Frequently Asked Questions

How does EN 1994-1-1 address composite beam design?

EN 1994-1-1 provides design rules for steel-concrete composite beams. Sagging moment resistance uses plastic theory with a rectangular stress block for concrete (0.85 fcd at 0.8× depth). UK NA modifies the stress block parameters: uses αcc = 0.85 for concrete in compression (and confirms γc = 1.50). The effective width is taken as beff = b0 + Σ be1 where bei = Le/8 (Clause 5.4.1.2). For continuous beams, 15% moment redistribution is allowed at internal supports for Class 1 sections.

What shear connector types are used in UK composite construction?

Headed stud connectors per EN 1994-1-1 Clause 6.6: typically 19 mm diameter × 100 mm or 125 mm long. UK NA specifies partial safety factor γV = 1.25 for stud connectors. Studs are welded through the profiled metal decking using a drawn-arc stud welding process. Standard spacing: minimum 5d longitudinally (95 mm for 19 mm studs), maximum 600 mm. Stud height after welding must be ≥ 75 mm for 19 mm studs.
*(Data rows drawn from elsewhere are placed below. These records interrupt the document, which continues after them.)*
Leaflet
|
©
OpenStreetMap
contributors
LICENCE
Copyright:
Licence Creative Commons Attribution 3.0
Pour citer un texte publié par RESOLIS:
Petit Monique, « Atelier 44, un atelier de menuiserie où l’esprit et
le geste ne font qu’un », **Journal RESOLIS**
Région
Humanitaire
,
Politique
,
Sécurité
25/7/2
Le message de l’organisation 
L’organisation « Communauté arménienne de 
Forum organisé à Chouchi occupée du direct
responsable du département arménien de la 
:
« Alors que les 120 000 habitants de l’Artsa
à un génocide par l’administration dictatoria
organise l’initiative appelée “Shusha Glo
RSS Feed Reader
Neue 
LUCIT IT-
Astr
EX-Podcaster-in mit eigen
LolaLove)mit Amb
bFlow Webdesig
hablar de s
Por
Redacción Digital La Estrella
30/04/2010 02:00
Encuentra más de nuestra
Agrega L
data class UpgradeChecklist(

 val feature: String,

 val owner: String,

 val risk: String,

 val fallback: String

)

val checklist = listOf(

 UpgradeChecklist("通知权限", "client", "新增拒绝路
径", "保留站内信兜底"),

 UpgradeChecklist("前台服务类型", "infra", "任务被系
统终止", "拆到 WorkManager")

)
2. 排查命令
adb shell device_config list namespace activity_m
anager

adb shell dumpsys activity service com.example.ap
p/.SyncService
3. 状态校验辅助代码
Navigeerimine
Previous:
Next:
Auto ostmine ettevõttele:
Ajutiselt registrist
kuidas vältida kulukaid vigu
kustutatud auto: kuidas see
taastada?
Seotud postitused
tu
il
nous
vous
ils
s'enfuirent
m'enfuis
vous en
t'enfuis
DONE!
What is partial shear interaction in composite beams?

Partial shear interaction occurs when fewer shear connectors are provided than required for full composite action. This reduces the sagging moment capacity because the steel and concrete cannot fully develop their plastic resistance. EN 1994-1-1 Clause 6.2.1.3 gives the moment resistance for partial shear connection using an interaction formula that depends on the ratio N/Nf. The minimum degree of shear connection per Clause 6.6.1.2 depends on span: for an 8 m span, minimum = 0.68 (i.e., at least 68% of full connection is required).

How is longitudinal shear checked in composite slabs?
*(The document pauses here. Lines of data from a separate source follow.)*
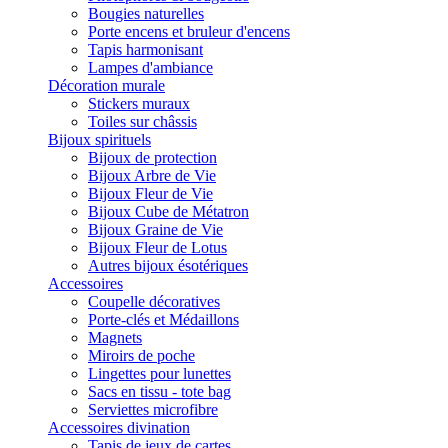
Bougies naturelles
Porte encens et bruleur d'encens
Tapis harmonisant
Lampes d'ambiance
Décoration murale
Stickers muraux
Toiles sur châssis
Bijoux spirituels
Bijoux de protection
Bijoux Arbre de Vie
Bijoux Fleur de Vie
Bijoux Cube de Métatron
Bijoux Graine de Vie
Bijoux Fleur de Lotus
Autres bijoux ésotériques
Accessoires
Coupelle décoratives
Porte-clés et Médaillons
Magnets
Miroirs de poche
Lingettes pour lunettes
Sacs en tissu - tote bag
Serviettes microfibre
Accessoires divination
Tapis de jeux de cartes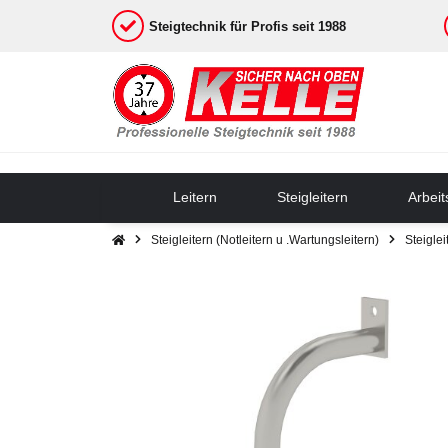
Steigtechnik für Profis seit 1988
Leitern
Steigleitern
Arbei
Steigleitern (Notleitern u .Wartungsleitern)
Steigle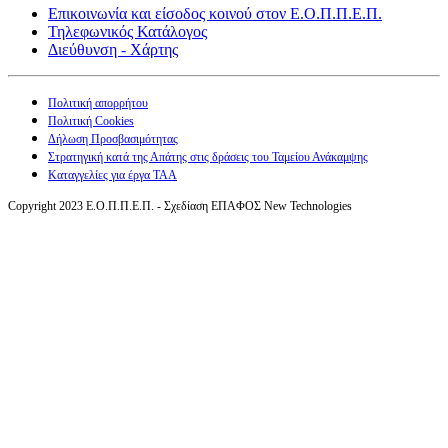
Επικοινωνία και είσοδος κοινού στον Ε.Ο.Π.Π.Ε.Π.
Τηλεφωνικός Κατάλογος
Διεύθυνση - Χάρτης
Πολιτική απορρήτου
Πολιτική Cookies
Δήλωση Προσβασιμότητας
Στρατηγική κατά της Απάτης στις δράσεις του Ταμείου Ανάκαμψης
Καταγγελίες για έργα ΤΑΑ
Copyright 2023 Ε.Ο.Π.Π.Ε.Π. - Σχεδίαση ΕΠΑΦΟΣ New Technologies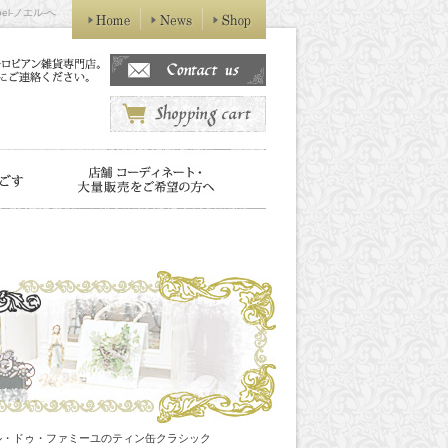
l-ノエル-へ
ル・ドゥ・ファミーユのティン缶クラシック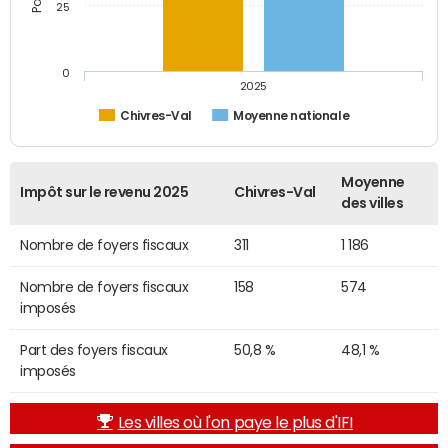
25
0
2025
Chivres-Val
Moyenne nationale
Moyenne
Impôt sur le revenu 2025
Chivres-Val
des villes
Nombre de foyers fiscaux
311
1 186
Nombre de foyers fiscaux
158
574
imposés
Part des foyers fiscaux
50,8 %
48,1 %
imposés
Les villes où l'on paye le plus d'IFI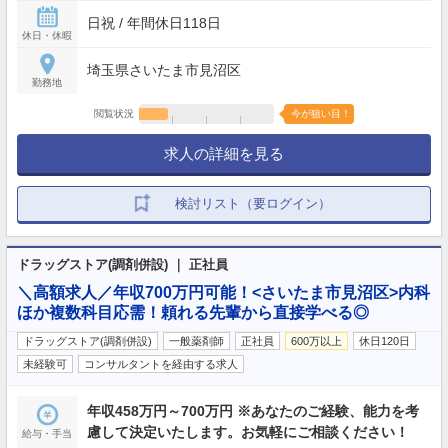
日祝 / 年間休日118日
休日・休暇
埼玉県さいたま市見沼区
勤務地
閲覧状況
今が狙い目！
求人の詳細を見る
検討リスト（要ログイン）
ドラッグストア(調剤併設) ｜ 正社員
＼高額求人／年収700万円可能！<さいたま市見沼区>内科
ほか複数科目応需！頼れる先輩から直接学べる◎
ドラッグストア(調剤併設)
一般薬剤師
正社員
600万以上
休日120日
未経験可
コンサルタントを経由する求人
年収458万円～700万円 ※あなたのご経験、能力を考
慮して決定いたします。お気軽にご相談ください！
給与・手当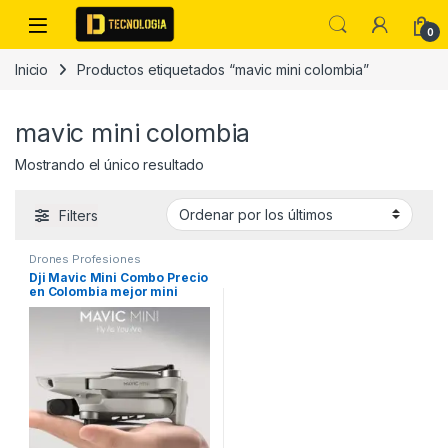
Skip to navigation
Skip to content
0
Inicio
Productos etiquetados “mavic mini colombia”
mavic mini colombia
Mostrando el único resultado
Filters
Drones Profesiones
Dji Mavic Mini Combo Precio
en Colombia mejor mini
drone 2020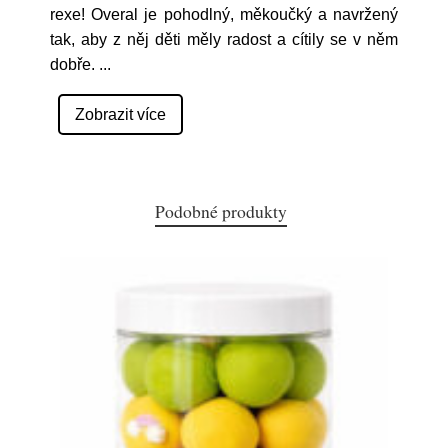
rexe! Overal je pohodlný, měkoučký a navržený
tak, aby z něj děti měly radost a cítily se v něm
dobře.
...
Zobrazit více
Podobné produkty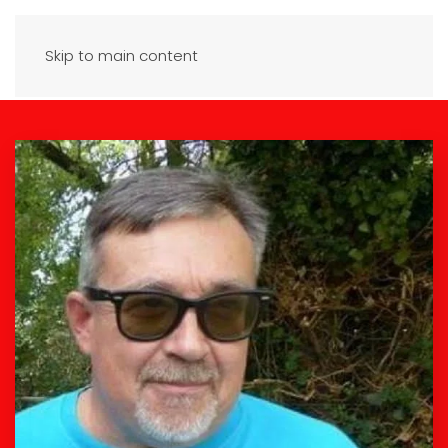
Skip to main content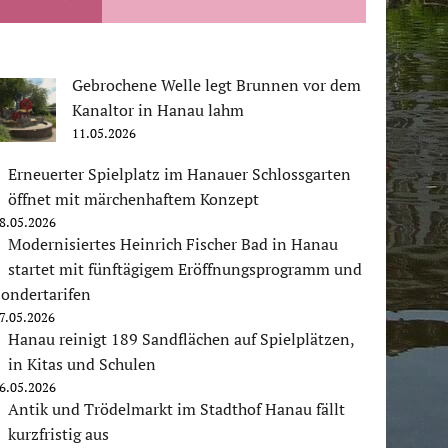
Gebrochene Welle legt Brunnen vor dem
Kanaltor in Hanau lahm
11.05.2026
Erneuerter Spielplatz im Hanauer Schlossgarten
öffnet mit märchenhaftem Konzept
8.05.2026
Modernisiertes Heinrich Fischer Bad in Hanau
startet mit fünftägigem Eröffnungsprogramm und
ondertarifen
7.05.2026
Hanau reinigt 189 Sandflächen auf Spielplätzen,
in Kitas und Schulen
6.05.2026
Antik und Trödelmarkt im Stadthof Hanau fällt
kurzfristig aus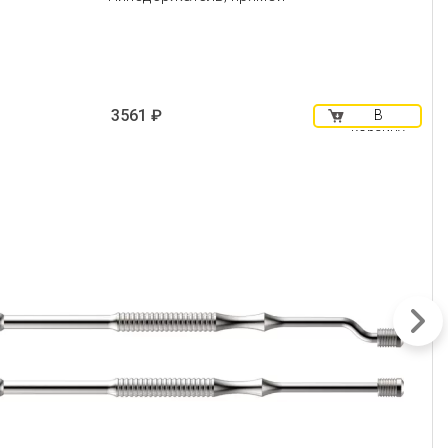
3561 ₽
В
корзину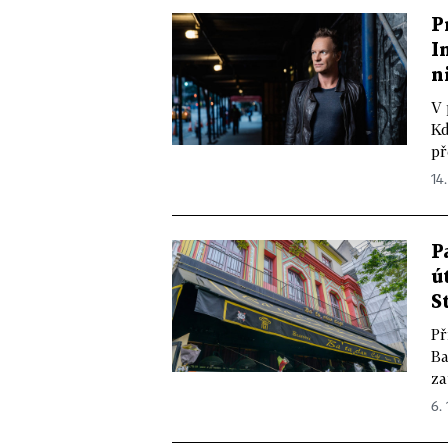
P
I
n
V 
Kd
př
14.
P
ú
S
Př
Ba
za
6. 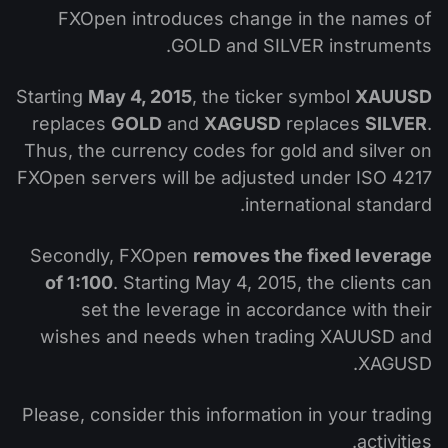
التداول في صناديق الإستثمار المتداولة (ETF)
تقويم توزيعات الأرباح
FXOpen introduces change in the names of
لماذا نحن؟
iOS FXOpen App
المُخدِّم الافتراضي الخاص (VPS)
GOLD and SILVER instruments.
العملات الرقمية
منتدى الفوركس
تاريخنا
واجهة API وفق بروتوكول FIX
Android FXOpen App
Starting
May 4, 2015
, the ticker symbol
XAUUSD
مركز المساعدة
اتصل بنا
replaces
GOLD
and
XAGUSD
replaces
SILVER
.
ما هو تداوُل عقود الفروقات (CFD)؟
Thus, the currency codes for gold and silver on
FXOpen servers will be adjusted under ISO 4217
ما هو التداوُل عبر شبكة الاتصالات الإلكترونية (ECN)؟
international standard.
ما هو وسيط الفوركس؟
Secondly, FXOpen
removes the fixed leverage
of 1:100
. Starting May 4, 2015, the clients can
set the leverage in accordance with their
wishes and needs when trading XAUUSD and
XAGUSD.
Please, consider this information in your trading
activities.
Longitudinal shear in the concrete slab is checked per EN 1994-1-1 Clause 6.7. The design shear flow at the steel-concrete interface is VEd × S / I, where S is the first moment of area of the concrete flange. The shear resistance is provided by: (a) the headed stud connectors themselves, and (b) transverse reinforcement in the slab (typically A142 or A193 mesh for UK construction). The reinforcement ratio for longitudinal shear: Asf/sf ≥ 0.002 × heff × spacing.

What deflection criteria apply to composite beams?

Composite beam deflection must account for: (a) the non-composite construction stage (steel beam alone supports wet concrete self-weight), (b) the composite stage under imposed loads, and (c) creep and shrinkage of the concrete slab. The UK NA to EN 1994-1-1 recommends: δmax ≤ L/300 for total deflection, δ2 ≤ L/350 for imposed (live) deflection under characteristic combination. Camber is typically provided equal to the deflection under self-weight + 50% of imposed load to achieve a level finished floor.

Reference only. Verify all values against the current edition of EN 1994-1-1:2004 and UK NA. This information does not constitute professional engineering advice.